'''

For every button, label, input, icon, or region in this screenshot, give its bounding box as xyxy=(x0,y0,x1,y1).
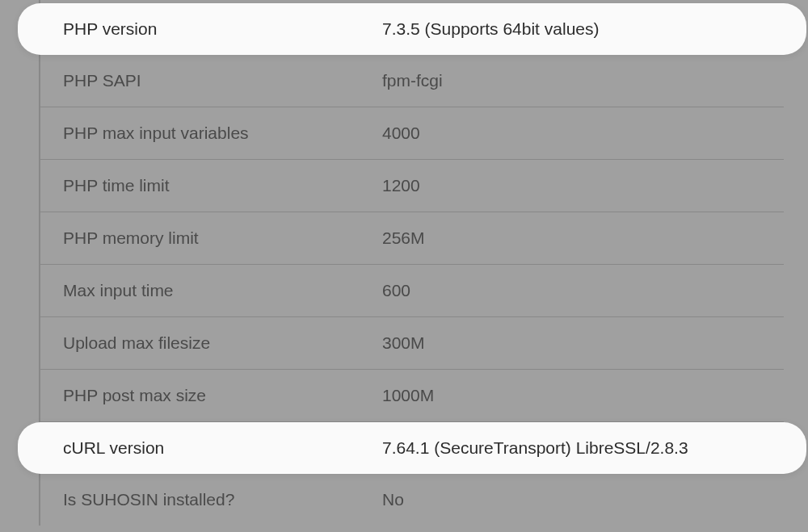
table-row: PHP time limit 1200 xyxy=(40,160,784,212)
row-value: 600 xyxy=(382,281,761,300)
row-value: 1200 xyxy=(382,176,761,195)
table-row: Is SUHOSIN installed? No xyxy=(40,474,784,526)
table-row: cURL version 7.64.1 (SecureTransport) Li… xyxy=(18,422,806,474)
row-value: fpm-fcgi xyxy=(382,71,761,90)
table-row: Max input time 600 xyxy=(40,265,784,317)
row-value: 300M xyxy=(382,333,761,353)
row-value: 4000 xyxy=(382,124,761,143)
row-label: PHP max input variables xyxy=(63,124,382,143)
row-label: PHP SAPI xyxy=(63,71,382,90)
table-row: Upload max filesize 300M xyxy=(40,317,784,370)
row-label: Upload max filesize xyxy=(63,333,382,353)
row-value: 256M xyxy=(382,228,761,248)
row-label: Max input time xyxy=(63,281,382,300)
table-row: PHP max input variables 4000 xyxy=(40,107,784,160)
row-label: PHP post max size xyxy=(63,386,382,405)
row-label: PHP memory limit xyxy=(63,228,382,248)
row-label: Is SUHOSIN installed? xyxy=(63,490,382,509)
row-value: 1000M xyxy=(382,386,761,405)
table-row: PHP version 7.3.5 (Supports 64bit values… xyxy=(18,3,806,55)
row-label: PHP time limit xyxy=(63,176,382,195)
row-label: cURL version xyxy=(63,438,382,458)
table-body: PHP version 7.3.5 (Supports 64bit values… xyxy=(40,0,784,526)
row-value: 7.64.1 (SecureTransport) LibreSSL/2.8.3 xyxy=(382,438,761,458)
table-row: PHP SAPI fpm-fcgi xyxy=(40,55,784,107)
system-info-table: PHP version 7.3.5 (Supports 64bit values… xyxy=(0,0,808,526)
table-row: PHP post max size 1000M xyxy=(40,370,784,422)
table-row: PHP memory limit 256M xyxy=(40,212,784,265)
row-value: No xyxy=(382,490,761,509)
row-value: 7.3.5 (Supports 64bit values) xyxy=(382,19,761,39)
row-label: PHP version xyxy=(63,19,382,39)
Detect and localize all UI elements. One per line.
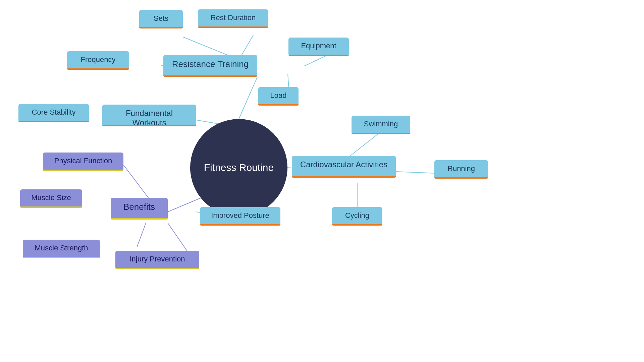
svg-line-1 bbox=[196, 120, 220, 124]
rest-duration-node[interactable]: Rest Duration bbox=[198, 9, 268, 28]
muscle-strength-label: Muscle Strength bbox=[35, 244, 88, 252]
swimming-node[interactable]: Swimming bbox=[352, 116, 410, 134]
cardiovascular-activities-label: Cardiovascular Activities bbox=[300, 160, 387, 169]
cardiovascular-activities-node[interactable]: Cardiovascular Activities bbox=[292, 156, 396, 178]
improved-posture-node[interactable]: Improved Posture bbox=[200, 207, 280, 226]
equipment-label: Equipment bbox=[301, 42, 336, 50]
improved-posture-label: Improved Posture bbox=[211, 211, 269, 220]
running-label: Running bbox=[447, 164, 475, 173]
fundamental-workouts-label: Fundamental Workouts bbox=[126, 109, 173, 127]
equipment-node[interactable]: Equipment bbox=[288, 38, 349, 56]
sets-node[interactable]: Sets bbox=[139, 10, 183, 28]
rest-duration-label: Rest Duration bbox=[211, 13, 256, 22]
load-node[interactable]: Load bbox=[258, 87, 299, 106]
cycling-node[interactable]: Cycling bbox=[332, 207, 382, 226]
center-label: Fitness Routine bbox=[204, 162, 274, 173]
physical-function-node[interactable]: Physical Function bbox=[43, 153, 123, 171]
svg-line-13 bbox=[123, 165, 151, 201]
cycling-label: Cycling bbox=[345, 211, 369, 220]
injury-prevention-node[interactable]: Injury Prevention bbox=[115, 251, 199, 269]
muscle-size-node[interactable]: Muscle Size bbox=[20, 189, 82, 208]
resistance-training-node[interactable]: Resistance Training bbox=[163, 55, 257, 77]
fundamental-workouts-node[interactable]: Fundamental Workouts bbox=[102, 105, 196, 126]
sets-label: Sets bbox=[154, 14, 168, 22]
svg-line-5 bbox=[241, 35, 253, 55]
physical-function-label: Physical Function bbox=[54, 157, 112, 165]
injury-prevention-label: Injury Prevention bbox=[129, 255, 185, 263]
load-label: Load bbox=[270, 91, 287, 100]
center-node[interactable]: Fitness Routine bbox=[190, 119, 287, 216]
benefits-label: Benefits bbox=[123, 202, 155, 212]
running-node[interactable]: Running bbox=[434, 160, 488, 179]
svg-line-3 bbox=[168, 198, 201, 212]
svg-line-0 bbox=[239, 77, 257, 119]
benefits-node[interactable]: Benefits bbox=[111, 198, 168, 220]
core-stability-node[interactable]: Core Stability bbox=[18, 104, 89, 122]
frequency-label: Frequency bbox=[81, 55, 116, 64]
svg-line-15 bbox=[137, 223, 146, 247]
core-stability-label: Core Stability bbox=[32, 108, 76, 116]
resistance-training-label: Resistance Training bbox=[172, 59, 249, 69]
frequency-node[interactable]: Frequency bbox=[67, 51, 129, 70]
muscle-strength-node[interactable]: Muscle Strength bbox=[23, 240, 100, 258]
swimming-label: Swimming bbox=[364, 120, 398, 128]
muscle-size-label: Muscle Size bbox=[31, 193, 71, 202]
svg-line-4 bbox=[183, 37, 228, 55]
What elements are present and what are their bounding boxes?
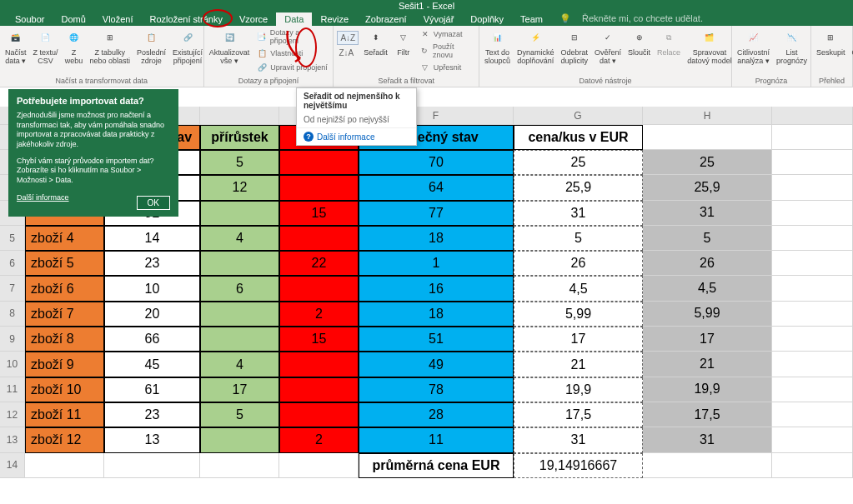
cell[interactable]: 16 bbox=[359, 276, 514, 301]
cell[interactable]: 31 bbox=[643, 201, 772, 226]
cell[interactable]: 4,5 bbox=[514, 276, 643, 301]
cell[interactable]: 4,5 bbox=[643, 276, 772, 301]
cell[interactable]: 4 bbox=[200, 352, 279, 377]
cell-avg-value[interactable]: 19,14916667 bbox=[514, 453, 643, 478]
cell[interactable] bbox=[200, 453, 279, 478]
cell[interactable]: 2 bbox=[279, 427, 359, 452]
cell[interactable]: zboží 7 bbox=[25, 302, 104, 327]
datamodel-btn[interactable]: 🗂️Spravovat datový model bbox=[685, 27, 734, 67]
row-hdr[interactable]: 7 bbox=[0, 276, 25, 301]
cell[interactable]: 5,99 bbox=[643, 302, 772, 327]
row-hdr[interactable]: 13 bbox=[0, 427, 25, 452]
cell[interactable]: 1 bbox=[359, 251, 514, 276]
menu-file[interactable]: Soubor bbox=[7, 12, 53, 26]
consolidate-btn[interactable]: ⊕Sloučit bbox=[626, 27, 652, 59]
tooltip-link[interactable]: ?Další informace bbox=[297, 127, 416, 145]
cell[interactable] bbox=[772, 377, 853, 402]
cell[interactable] bbox=[25, 453, 104, 478]
cell[interactable] bbox=[279, 453, 359, 478]
cell[interactable]: 45 bbox=[104, 352, 200, 377]
cell[interactable] bbox=[200, 427, 279, 452]
cell[interactable] bbox=[279, 377, 359, 402]
cell[interactable] bbox=[104, 453, 200, 478]
cell[interactable] bbox=[772, 402, 853, 427]
cell[interactable]: 20 bbox=[104, 302, 200, 327]
cell[interactable]: 13 bbox=[104, 427, 200, 452]
cell[interactable]: 31 bbox=[514, 201, 643, 226]
cell[interactable]: 21 bbox=[643, 352, 772, 377]
cell[interactable]: 25,9 bbox=[643, 175, 772, 200]
cell[interactable]: cena/kus v EUR bbox=[514, 125, 643, 150]
menu-addins[interactable]: Doplňky bbox=[462, 12, 512, 26]
cell[interactable]: 19,9 bbox=[643, 377, 772, 402]
cell[interactable]: 77 bbox=[359, 201, 514, 226]
refresh-btn[interactable]: 🔄Aktualizovat vše ▾ bbox=[208, 27, 252, 67]
cell[interactable]: 5 bbox=[200, 402, 279, 427]
cell[interactable] bbox=[772, 251, 853, 276]
cell[interactable]: 12 bbox=[200, 175, 279, 200]
cell[interactable]: 4 bbox=[200, 226, 279, 251]
row-hdr[interactable]: 10 bbox=[0, 352, 25, 377]
panel-more-link[interactable]: Další informace bbox=[17, 193, 69, 202]
col-g[interactable]: G bbox=[514, 107, 643, 125]
sort-desc-btn[interactable]: Z↓A bbox=[337, 47, 359, 58]
col-d[interactable] bbox=[200, 107, 279, 125]
cell[interactable]: 64 bbox=[359, 175, 514, 200]
cell[interactable] bbox=[279, 402, 359, 427]
validation-btn[interactable]: ✓Ověření dat ▾ bbox=[593, 27, 623, 67]
cell[interactable]: 21 bbox=[514, 352, 643, 377]
sort-asc-btn[interactable]: A↓Z bbox=[337, 31, 359, 45]
cell[interactable] bbox=[772, 226, 853, 251]
cell[interactable]: zboží 4 bbox=[25, 226, 104, 251]
cell[interactable]: 61 bbox=[104, 377, 200, 402]
from-web-btn[interactable]: 🌐Z webu bbox=[63, 27, 85, 67]
queries-btn[interactable]: 📑Dotazy a připojení bbox=[254, 27, 329, 46]
cell[interactable]: zboží 9 bbox=[25, 352, 104, 377]
filter-btn[interactable]: ▽Filtr bbox=[393, 27, 414, 59]
cell[interactable]: 17 bbox=[643, 327, 772, 352]
row-hdr[interactable]: 11 bbox=[0, 377, 25, 402]
cell[interactable]: zboží 6 bbox=[25, 276, 104, 301]
cell[interactable] bbox=[772, 453, 853, 478]
cell[interactable] bbox=[200, 251, 279, 276]
cell[interactable]: 5 bbox=[514, 226, 643, 251]
menu-pagelayout[interactable]: Rozložení stránky bbox=[142, 12, 231, 26]
cell[interactable]: 25,9 bbox=[514, 175, 643, 200]
cell[interactable]: 6 bbox=[200, 276, 279, 301]
cell[interactable] bbox=[772, 427, 853, 452]
cell[interactable]: 17,5 bbox=[514, 402, 643, 427]
remove-dup-btn[interactable]: ⊟Odebrat duplicity bbox=[559, 27, 590, 67]
cell[interactable]: 15 bbox=[279, 201, 359, 226]
cell[interactable] bbox=[279, 175, 359, 200]
row-hdr[interactable]: 8 bbox=[0, 302, 25, 327]
cell[interactable]: 18 bbox=[359, 226, 514, 251]
menu-insert[interactable]: Vložení bbox=[94, 12, 142, 26]
ungroup-btn[interactable]: ⊟Oddělit bbox=[850, 27, 853, 59]
cell[interactable]: 25 bbox=[643, 150, 772, 175]
cell[interactable]: 17 bbox=[514, 327, 643, 352]
cell[interactable]: 23 bbox=[104, 251, 200, 276]
cell[interactable]: zboží 8 bbox=[25, 327, 104, 352]
menu-home[interactable]: Domů bbox=[53, 12, 93, 26]
forecast-btn[interactable]: 📉List prognózy bbox=[775, 27, 809, 67]
cell[interactable]: 70 bbox=[359, 150, 514, 175]
row-hdr[interactable]: 9 bbox=[0, 327, 25, 352]
cell[interactable]: 49 bbox=[359, 352, 514, 377]
cell[interactable]: 10 bbox=[104, 276, 200, 301]
cell[interactable] bbox=[772, 201, 853, 226]
cell[interactable]: zboží 11 bbox=[25, 402, 104, 427]
cell[interactable]: zboží 12 bbox=[25, 427, 104, 452]
cell[interactable]: 14 bbox=[104, 226, 200, 251]
advanced-btn[interactable]: ▽Upřesnit bbox=[418, 61, 475, 74]
row-hdr[interactable]: 5 bbox=[0, 226, 25, 251]
cell[interactable]: přírůstek bbox=[200, 125, 279, 150]
cell[interactable]: 51 bbox=[359, 327, 514, 352]
tell-me[interactable]: 💡 Řekněte mi, co chcete udělat. bbox=[551, 12, 720, 26]
cell[interactable] bbox=[772, 125, 853, 150]
cell[interactable]: 66 bbox=[104, 327, 200, 352]
cell[interactable]: 28 bbox=[359, 402, 514, 427]
text-columns-btn[interactable]: 📊Text do sloupců bbox=[483, 27, 512, 67]
cell[interactable]: 19,9 bbox=[514, 377, 643, 402]
cell[interactable] bbox=[643, 453, 772, 478]
recent-btn[interactable]: 📋Poslední zdroje bbox=[135, 27, 168, 67]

'''

## Work task:
Wherever a line in the records contains the word "posture", copy that line.

## Answer space:
improved-posture-node[interactable]: Improved Posture bbox=[200, 207, 280, 226]
improved-posture-label: Improved Posture bbox=[211, 211, 269, 220]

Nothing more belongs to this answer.